SUPPLIED INFORMATION: Begin
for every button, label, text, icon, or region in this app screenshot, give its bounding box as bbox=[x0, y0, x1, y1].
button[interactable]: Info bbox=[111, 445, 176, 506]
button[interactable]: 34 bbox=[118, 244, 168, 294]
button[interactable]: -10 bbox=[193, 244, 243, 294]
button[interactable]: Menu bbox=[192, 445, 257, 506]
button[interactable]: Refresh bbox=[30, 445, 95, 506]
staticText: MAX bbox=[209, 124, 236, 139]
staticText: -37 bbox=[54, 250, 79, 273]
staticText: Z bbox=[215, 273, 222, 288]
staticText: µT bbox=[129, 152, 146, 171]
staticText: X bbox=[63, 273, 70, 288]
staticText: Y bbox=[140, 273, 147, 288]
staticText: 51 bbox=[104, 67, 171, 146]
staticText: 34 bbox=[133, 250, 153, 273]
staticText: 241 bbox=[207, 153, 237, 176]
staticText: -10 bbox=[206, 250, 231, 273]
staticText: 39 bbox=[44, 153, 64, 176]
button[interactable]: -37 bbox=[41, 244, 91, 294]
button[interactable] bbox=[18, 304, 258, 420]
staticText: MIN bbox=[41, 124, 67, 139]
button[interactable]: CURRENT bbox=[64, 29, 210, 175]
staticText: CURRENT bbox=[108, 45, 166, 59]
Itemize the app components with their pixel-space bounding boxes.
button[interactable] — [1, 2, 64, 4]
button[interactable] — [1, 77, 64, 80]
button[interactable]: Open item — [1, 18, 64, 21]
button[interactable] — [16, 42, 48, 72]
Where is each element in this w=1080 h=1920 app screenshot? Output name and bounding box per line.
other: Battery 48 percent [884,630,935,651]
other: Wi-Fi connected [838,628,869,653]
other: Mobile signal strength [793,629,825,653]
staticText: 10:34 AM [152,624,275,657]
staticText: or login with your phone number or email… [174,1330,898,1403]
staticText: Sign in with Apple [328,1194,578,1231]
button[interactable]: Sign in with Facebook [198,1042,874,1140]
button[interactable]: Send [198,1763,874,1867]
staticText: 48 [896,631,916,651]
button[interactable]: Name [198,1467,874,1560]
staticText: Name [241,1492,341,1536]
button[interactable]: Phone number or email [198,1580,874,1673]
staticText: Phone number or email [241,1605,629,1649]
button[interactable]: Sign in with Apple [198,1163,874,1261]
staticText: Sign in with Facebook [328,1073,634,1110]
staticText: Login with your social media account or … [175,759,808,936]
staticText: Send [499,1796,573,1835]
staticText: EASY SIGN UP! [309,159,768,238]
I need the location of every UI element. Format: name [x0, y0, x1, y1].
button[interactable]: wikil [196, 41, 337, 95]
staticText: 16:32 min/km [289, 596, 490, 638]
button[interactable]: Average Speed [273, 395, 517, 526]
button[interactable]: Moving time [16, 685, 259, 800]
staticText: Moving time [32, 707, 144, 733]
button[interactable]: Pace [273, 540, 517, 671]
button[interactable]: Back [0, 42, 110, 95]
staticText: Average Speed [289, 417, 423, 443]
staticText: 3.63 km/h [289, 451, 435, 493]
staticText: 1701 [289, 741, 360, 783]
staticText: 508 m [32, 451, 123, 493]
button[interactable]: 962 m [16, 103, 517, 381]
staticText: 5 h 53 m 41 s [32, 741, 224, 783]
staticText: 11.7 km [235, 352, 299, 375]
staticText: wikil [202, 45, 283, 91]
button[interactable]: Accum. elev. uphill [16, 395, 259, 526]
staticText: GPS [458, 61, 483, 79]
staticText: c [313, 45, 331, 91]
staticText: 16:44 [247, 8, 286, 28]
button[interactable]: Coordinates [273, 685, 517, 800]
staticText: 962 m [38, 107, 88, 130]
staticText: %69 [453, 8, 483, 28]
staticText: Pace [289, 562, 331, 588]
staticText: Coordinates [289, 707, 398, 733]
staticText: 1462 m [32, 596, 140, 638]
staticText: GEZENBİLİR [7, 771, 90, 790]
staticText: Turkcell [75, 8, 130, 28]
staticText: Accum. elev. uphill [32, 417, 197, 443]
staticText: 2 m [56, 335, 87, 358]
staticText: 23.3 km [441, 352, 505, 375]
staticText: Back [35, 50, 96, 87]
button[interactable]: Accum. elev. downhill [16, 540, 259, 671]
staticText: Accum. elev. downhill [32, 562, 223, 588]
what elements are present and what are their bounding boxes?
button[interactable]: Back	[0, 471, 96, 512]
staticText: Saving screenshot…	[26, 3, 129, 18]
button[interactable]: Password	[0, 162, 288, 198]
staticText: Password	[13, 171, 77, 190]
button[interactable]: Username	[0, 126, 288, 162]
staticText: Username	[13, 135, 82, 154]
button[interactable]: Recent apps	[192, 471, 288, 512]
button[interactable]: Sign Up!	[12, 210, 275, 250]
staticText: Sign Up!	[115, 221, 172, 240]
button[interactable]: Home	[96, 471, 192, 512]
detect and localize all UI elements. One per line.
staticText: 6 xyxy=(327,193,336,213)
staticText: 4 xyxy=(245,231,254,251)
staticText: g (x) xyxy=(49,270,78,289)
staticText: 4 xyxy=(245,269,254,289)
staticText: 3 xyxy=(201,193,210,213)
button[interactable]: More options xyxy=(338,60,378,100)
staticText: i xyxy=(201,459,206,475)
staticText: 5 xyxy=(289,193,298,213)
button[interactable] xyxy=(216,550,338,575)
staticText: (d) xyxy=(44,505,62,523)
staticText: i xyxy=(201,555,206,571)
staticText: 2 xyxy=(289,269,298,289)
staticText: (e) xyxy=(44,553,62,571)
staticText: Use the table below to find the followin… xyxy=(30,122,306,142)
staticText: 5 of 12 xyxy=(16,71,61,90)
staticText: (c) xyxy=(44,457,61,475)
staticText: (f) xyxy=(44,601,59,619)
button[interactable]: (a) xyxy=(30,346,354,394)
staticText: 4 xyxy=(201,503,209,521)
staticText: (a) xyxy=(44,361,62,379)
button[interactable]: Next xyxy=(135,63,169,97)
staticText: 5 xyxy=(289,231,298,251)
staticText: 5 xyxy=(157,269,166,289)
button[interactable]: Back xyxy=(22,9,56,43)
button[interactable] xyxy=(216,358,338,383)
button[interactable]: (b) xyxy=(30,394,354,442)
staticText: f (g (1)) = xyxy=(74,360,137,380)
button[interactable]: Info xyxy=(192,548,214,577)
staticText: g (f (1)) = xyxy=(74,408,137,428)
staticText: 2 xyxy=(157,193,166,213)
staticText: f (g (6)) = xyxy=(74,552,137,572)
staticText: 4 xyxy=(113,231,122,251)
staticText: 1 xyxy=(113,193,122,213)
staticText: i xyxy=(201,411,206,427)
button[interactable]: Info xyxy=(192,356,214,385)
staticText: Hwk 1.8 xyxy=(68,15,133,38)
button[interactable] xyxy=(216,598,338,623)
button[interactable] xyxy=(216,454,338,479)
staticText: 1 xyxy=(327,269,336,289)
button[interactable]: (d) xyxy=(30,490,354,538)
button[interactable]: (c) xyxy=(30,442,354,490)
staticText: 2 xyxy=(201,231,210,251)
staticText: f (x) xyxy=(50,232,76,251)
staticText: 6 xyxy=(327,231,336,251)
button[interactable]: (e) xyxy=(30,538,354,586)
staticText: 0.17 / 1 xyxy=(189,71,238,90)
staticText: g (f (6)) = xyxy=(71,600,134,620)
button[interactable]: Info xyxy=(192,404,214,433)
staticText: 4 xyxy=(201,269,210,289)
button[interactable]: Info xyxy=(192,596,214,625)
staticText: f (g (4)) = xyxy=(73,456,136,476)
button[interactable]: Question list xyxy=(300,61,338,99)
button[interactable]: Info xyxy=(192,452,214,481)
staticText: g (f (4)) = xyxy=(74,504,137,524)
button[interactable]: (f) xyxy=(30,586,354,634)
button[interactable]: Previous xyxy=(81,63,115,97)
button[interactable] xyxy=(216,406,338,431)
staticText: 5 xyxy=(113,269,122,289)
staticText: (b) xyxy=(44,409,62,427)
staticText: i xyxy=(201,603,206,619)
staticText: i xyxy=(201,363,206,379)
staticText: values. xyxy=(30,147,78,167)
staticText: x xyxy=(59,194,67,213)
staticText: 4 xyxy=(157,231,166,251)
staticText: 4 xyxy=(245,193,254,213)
SUPPLIED INFORMATION: End
- **WHAT TO DO**: Search the data for "time". Copy each line that has it.

- **RESULT OF THE EXERCISE**:
button[interactable]: Moving time [16, 685, 259, 800]
staticText: Moving time [32, 707, 144, 733]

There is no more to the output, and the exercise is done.